3. The deformed protein was recognized by the mouse immune system and destroyed, just like every other damaged protein in the body. The body has an entire system for getting rid of crap proteins. The mouse immune system attacked and digested the deformed protein exactly like it handled the correct spike protein. There was no evidence that the deformed protein produced any detrimental effect on the mice.
4.
"Although there is no evidence that frameshifted products in humans generated from BNT162b2 vaccination are associated with adverse outcomes, for future use of mRNA technology it is important that mRNA sequence design is modified to reduce ribosome frameshifting events, as this may limit its future use for applications that require higher doses or more frequent dosing, such as the in vivo production of hormones."

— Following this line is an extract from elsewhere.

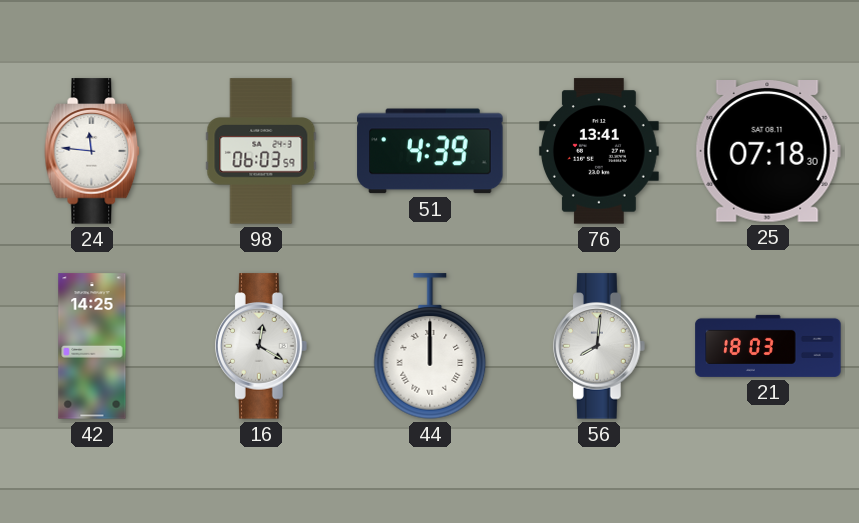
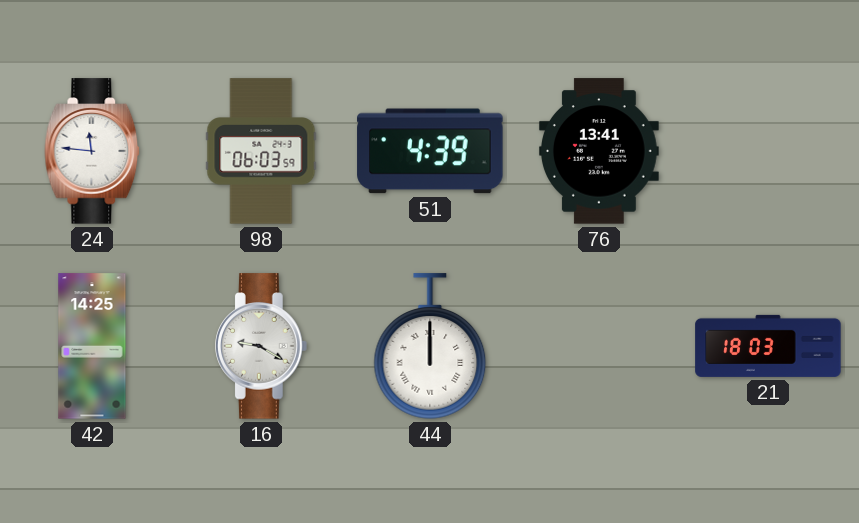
25: 07:18 -> none
16: 12:20 -> 9:20
56: 8:01 -> none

This study literally doesn't say anything about human response to the vaccine, or the human immune response to the potentially malformed protein. The article in the OP is 100% complete horseshit. They are attributing something to this study that it never said, and never intended to say. It doesn't even involve humans.
Hopefully my breakdown of the actual study will remind everyone here, again, not to read clickbait garbage and actually think it is worth more than something to read while wiping your arse.
If anything I wrote above is unclear, please feel free to ask, I will do my best to answer any questions.